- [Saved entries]

+===+

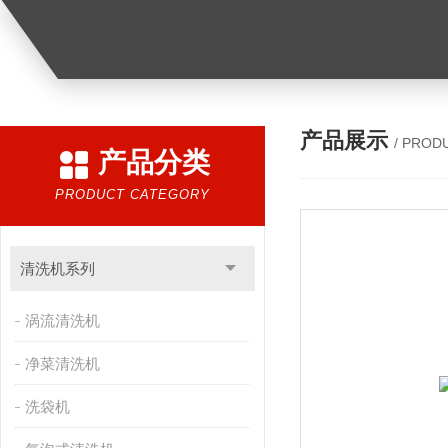
产品展示
/ PROD
产品分类
PRODUCT CATEGORY
清洗机系列
涡流清洗机
净菜清洗机
洗袋机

+===+

- [Work request] The entries are to be printed exactly as written; the pictures are to be left out.

- [The answer]
产品展示
/ PROD
产品分类
PRODUCT CATEGORY
清洗机系列
涡流清洗机
净菜清洗机
洗袋机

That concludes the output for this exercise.